La haute responsable a souligné que les Rohingyas continuaient d'entreprendre de périlleux voyages terrestres et maritimes s’exposant à l'exploitation criminelle, notamment la traite des êtres humains et la violence sexiste. Elle a aussi insisté sur le fait qu'il incombait en dernier ressort au Myanmar d'établir des conditions propices au retour volontaire, sûr, digne et durable au Myanmar de tous les réfugiés et des personnes déplacées de force.

La répression contre les civils s’intensifie au Myanmar

S'exprimant à Genève, la Haut-Commissaire des Nations Unies aux droits de l'homme (HCDH), Michelle Bachelet, a déclaré que les forces Tatmadaw du Myanmar avaient maintenu et même intensifié leurs opérations contre les civils dans les zones résidentielles des régions du sud-est, du nord-ouest et du centre, 18 mois après avoir renversé le gouvernement démocratiquement élu.

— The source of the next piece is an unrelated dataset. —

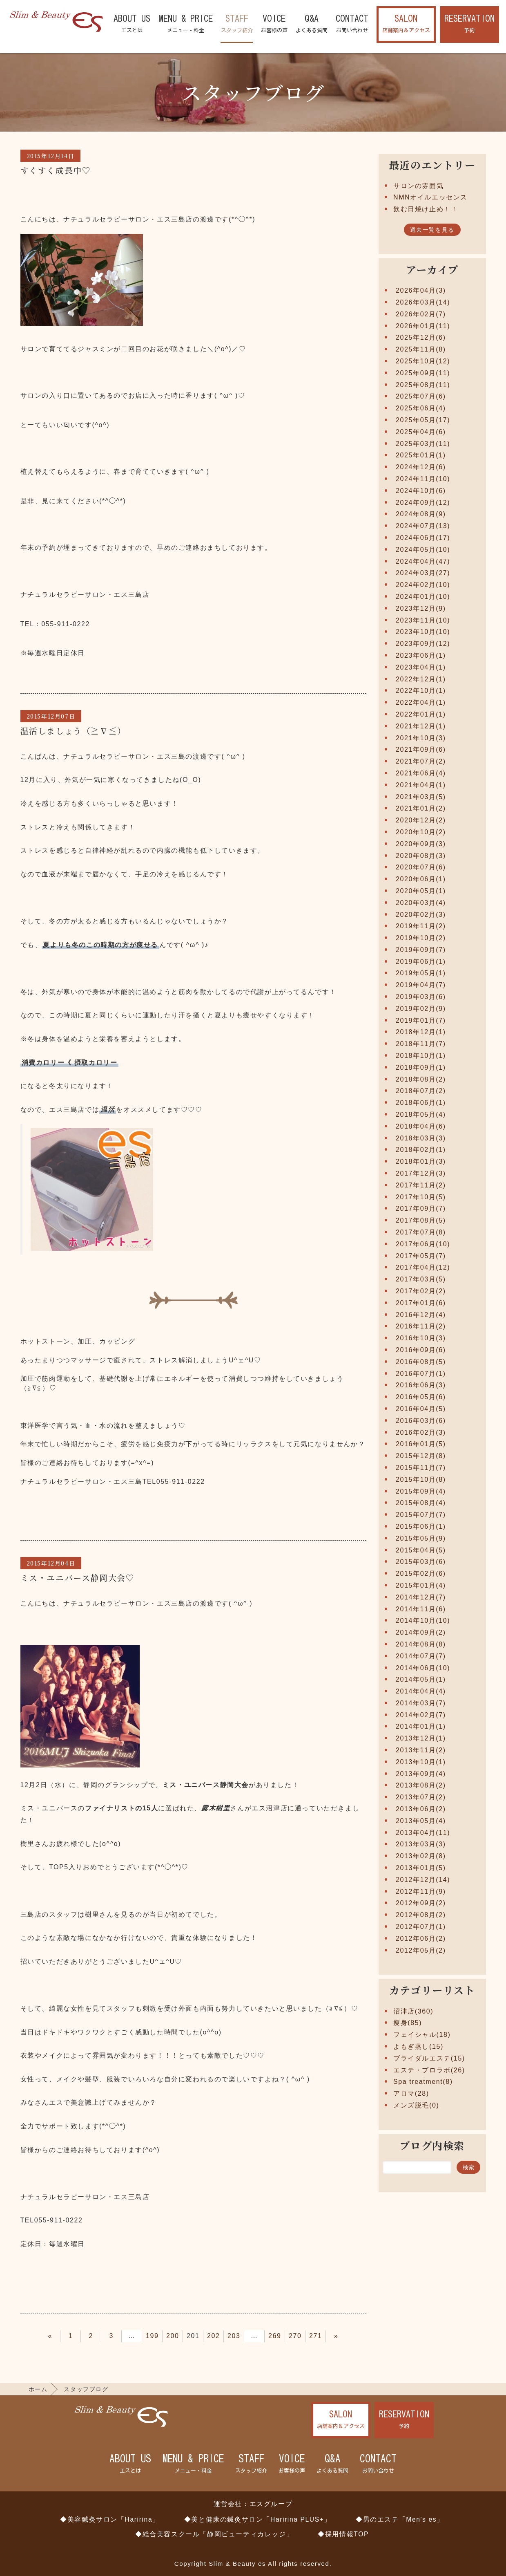  What do you see at coordinates (423, 537) in the screenshot?
I see `2024年06月(17)` at bounding box center [423, 537].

Le recours à la force aérienne et à l'artillerie contre les villages et les zones résidentielles s'est « intensifié », a déclaré la cheffe des droits de l'homme des Nations Unies, tout en prévenant que les récentes flambées de violence dans l’État de Rakhine - ancien foyer historique de l'ethnie rohingya - pourraient perturber le calme relatif de la région. La dernière zone relativement stable du pays pourrait ne pas pouvoir éviter une résurgence du conflit armé, a ajouté Mme Bachelet.

Les communautés rohingyas ont souvent été prises en étau entre le Tatmadaw et les combattants rebelles de l'Armée d'Arakan ou alors directement visées par des opérations.

Plus de 14 millions de personnes en tout ont besoin d'une aide humanitaire dans le pays, selon le HCDH.